WHAT YOU SHOULD DO ::
Everything from the first line of the entries below through the line holding "Blog (34, 30)" must be printed exactly as written.

DATA ::
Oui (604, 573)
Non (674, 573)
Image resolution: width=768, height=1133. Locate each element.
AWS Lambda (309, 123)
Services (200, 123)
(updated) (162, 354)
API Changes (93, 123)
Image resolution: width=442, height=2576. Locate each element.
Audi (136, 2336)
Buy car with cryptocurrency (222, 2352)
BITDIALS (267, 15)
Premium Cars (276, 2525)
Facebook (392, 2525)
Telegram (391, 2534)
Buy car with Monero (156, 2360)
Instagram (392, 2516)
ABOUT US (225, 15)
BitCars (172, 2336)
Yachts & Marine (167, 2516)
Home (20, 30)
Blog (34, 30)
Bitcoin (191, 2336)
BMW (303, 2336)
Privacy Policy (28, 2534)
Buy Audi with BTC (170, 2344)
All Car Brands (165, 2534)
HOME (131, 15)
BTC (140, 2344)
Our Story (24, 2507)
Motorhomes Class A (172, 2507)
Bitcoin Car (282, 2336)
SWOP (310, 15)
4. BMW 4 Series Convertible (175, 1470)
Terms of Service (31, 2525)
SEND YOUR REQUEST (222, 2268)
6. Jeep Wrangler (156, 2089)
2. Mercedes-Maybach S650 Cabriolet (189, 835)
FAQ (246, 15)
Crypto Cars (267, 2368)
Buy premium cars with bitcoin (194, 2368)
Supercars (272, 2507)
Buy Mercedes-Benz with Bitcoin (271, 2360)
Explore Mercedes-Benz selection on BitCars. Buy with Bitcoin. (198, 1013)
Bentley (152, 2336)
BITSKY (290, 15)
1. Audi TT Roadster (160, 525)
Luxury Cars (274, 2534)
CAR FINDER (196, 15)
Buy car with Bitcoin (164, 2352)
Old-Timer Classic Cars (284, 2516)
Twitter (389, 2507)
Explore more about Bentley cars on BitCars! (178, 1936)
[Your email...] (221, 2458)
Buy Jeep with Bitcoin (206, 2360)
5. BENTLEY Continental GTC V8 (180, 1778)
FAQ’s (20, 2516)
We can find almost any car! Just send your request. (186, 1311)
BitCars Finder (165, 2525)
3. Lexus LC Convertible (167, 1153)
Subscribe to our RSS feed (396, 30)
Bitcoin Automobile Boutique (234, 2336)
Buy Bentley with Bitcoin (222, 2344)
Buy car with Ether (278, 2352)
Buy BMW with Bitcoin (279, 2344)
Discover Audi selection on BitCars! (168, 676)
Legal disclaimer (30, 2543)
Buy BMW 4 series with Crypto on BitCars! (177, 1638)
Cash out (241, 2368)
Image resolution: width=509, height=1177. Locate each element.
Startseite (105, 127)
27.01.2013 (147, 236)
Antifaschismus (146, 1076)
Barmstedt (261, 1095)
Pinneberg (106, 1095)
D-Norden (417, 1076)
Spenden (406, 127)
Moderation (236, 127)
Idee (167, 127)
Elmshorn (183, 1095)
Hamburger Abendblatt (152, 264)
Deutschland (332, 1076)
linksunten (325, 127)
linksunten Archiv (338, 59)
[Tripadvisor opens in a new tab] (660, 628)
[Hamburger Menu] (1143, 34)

EXPECTED ANSWER ::
Oui (604, 573)
Non (674, 573)
Image resolution: width=768, height=1133. Locate each element.
AWS Lambda (309, 123)
Services (200, 123)
(updated) (162, 354)
API Changes (93, 123)
Image resolution: width=442, height=2576. Locate each element.
Audi (136, 2336)
Buy car with cryptocurrency (222, 2352)
BITDIALS (267, 15)
Premium Cars (276, 2525)
Facebook (392, 2525)
Telegram (391, 2534)
Buy car with Monero (156, 2360)
Instagram (392, 2516)
ABOUT US (225, 15)
BitCars (172, 2336)
Yachts & Marine (167, 2516)
Home (20, 30)
Blog (34, 30)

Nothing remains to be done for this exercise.